Evaluating transformative adaptation options for Australian extensive farming – a cross-transect analyses of systemic adaptations - July 2016 supplementary report
2016
This supplementary report contains results from a project that has conducted research across
Australia’s extensive farming systems to examine adaptation options that provide resilience to likely
climate change by 2030. We have identified and evaluated the effectiveness of a range of options for
land managers with grazing, mixed grazing/cropping and cropping enterprises that maintain or boost
profitability in a climate that is changing and becoming increasingly variable, whilst reducing
greenhouse gas (GHG) emissions (CH4, N2O and CO2). We have considered the effectiveness of these
options at multiple scales (farm, community and region) and against multiple criteria (profit, risk,
environmental impacts, GHG emissions and community impacts). This provides key insights into the
challenges associated with managing land use change and transition resulting from climate change
(variability) as well as the range of systematic adaptation options available across corridors that
include both rangeland and mixed cropping/grazing and cropping land use to support such change.
More systemic and transformative adaptation options derived from effective packaging of multiple
incremental changes are the focus of this study (e.g. perennialisation of the landscape, effective
cropping and grazing mix, opportunistic farming, and synergic combinations of options). Evaluation
and engagement activities have been undertaken along transects that include both rangeland and
mixed cropping/grazing and cropping land use (Figure 1). These include:
WA – Transect 1 (Katanning, Cunderdin, Merredin, Mullewa)
SA - Transect 2 (Quorn in the north to Maitland in the South
VIC - Transect 3 (Birchip in the North to Warrnambool in the south)
NSW - Transect 4 (Goolgowi, Condobolin, Walgett, Trangie, Moree)
Across each transect two adaptation packages were compared against a business as usual
management (BAU) strategy. This comparison was undertaken for a period of recent history as well
as for the near future, namely a 30 year period centred on 2030. The effectiveness of the adaptation
options was evaluated in terms of changes to farm cash returns, greenhouse gas emissions and NRM
issues, such as cover, runoff and drainage. .
Table 1 represents a synthesis of the median percentage change in farm profitability and greenhouse
gas emissions for all case study sites across each of the transects.
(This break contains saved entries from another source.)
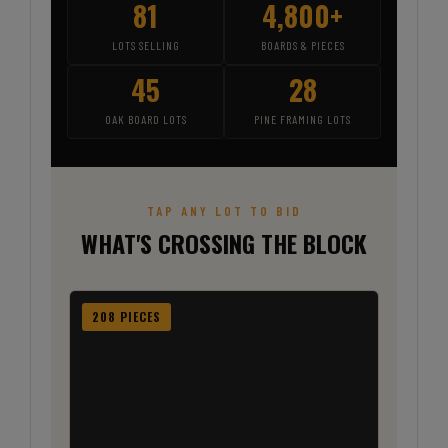
81
4,800+
LOTS SELLING
BOARDS & PIECES
45
28
OAK BOARD LOTS
PINE FRAMING LOTS
TAP ANY LOT TO BID
WHAT'S CROSSING THE BLOCK
208 PIECES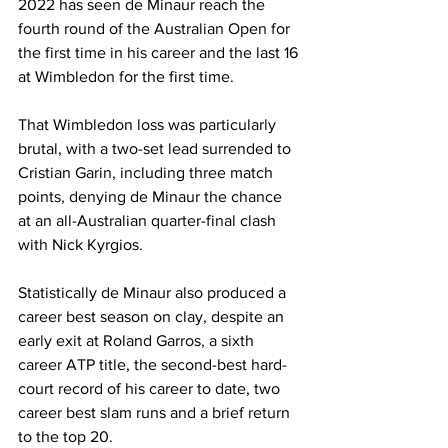
2022 has seen de Minaur reach the 
fourth round of the Australian Open for 
the first time in his career and the last 16 
at Wimbledon for the first time.
That Wimbledon loss was particularly 
brutal, with a two-set lead surrended to 
Cristian Garin, including three match 
points, denying de Minaur the chance 
at an all-Australian quarter-final clash 
with Nick Kyrgios.
Statistically de Minaur also produced a 
career best season on clay, despite an 
early exit at Roland Garros, a sixth 
career ATP title, the second-best hard-
court record of his career to date, two 
career best slam runs and a brief return 
to the top 20.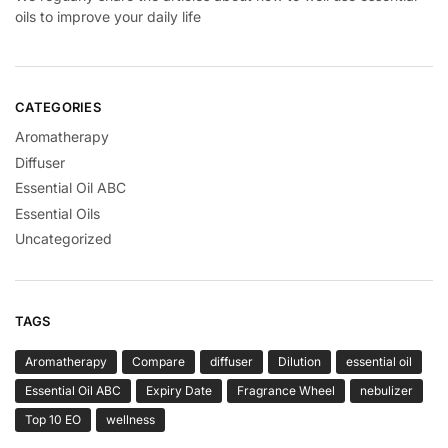
oils to improve your daily life
CATEGORIES
Aromatherapy
Diffuser
Essential Oil ABC
Essential Oils
Uncategorized
TAGS
Aromatherapy
Compare
diffuser
Dilution
essential oil
Essential Oil ABC
Expiry Date
Fragrance Wheel
nebulizer
Top 10 EO
wellness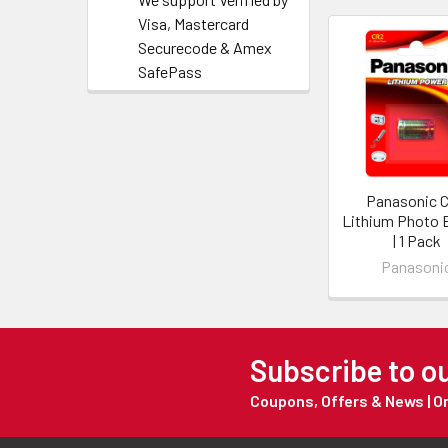
Visa, Mastercard
Securecode & Amex
SafePass
Panasonic 
Lithium Photo 
| 1 Pack
Panasoni
Subscribe to o
Coupons, Offers & News |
The results show, that the strategy
of shifting to summer-active perennial pastures and separating them from cropping appears not to be
a widely-applicable adaptation to climate change. It proves to be financially advantageous at only a
minority of locations, and at those locations the simulations estimate that separated annual pastures
have nearly the same or better financial outcomes.
At the 5 locations, where separating crops and pastures produced an expected financial benefit at
2030, the size of this benefit was relatively small ($5-11 per farm hectare) except at Quorn, where it
was $21 per farm hectare. The main reason for this is that pastures occupy relatively little of the land
at the other 4 locations, and so the gains from changing pasture and livestock management are
strongly diluted at the farm scale. At Quorn, however, the livestock enterprise is proportionally much
more important and the marginal effect of more-reliable production from separated pastures is
therefore greater.
The option of changing the cropping and livestock mix, to a more livestock dominated farming system,
appears to be a more effective adaptation option, in response to 2030 climate conditions, than the
perennialisation option. On average this option provides a net benefit of between $9 and $42 per
hectare mean cash margin advantage over the BAU strategy, for two (NSW and WA) of the three
transects examined. Across the SA transect this option proved to be ineffective and resulted in a mean
farm cash margin of $11 per hectare lower than the BAU strategy. In broad terms the shift towards a
more livestock dominated farming system was better able to provide profitability in years with below
average growing conditions (i.e. more frequent in each of the future climate scenarios).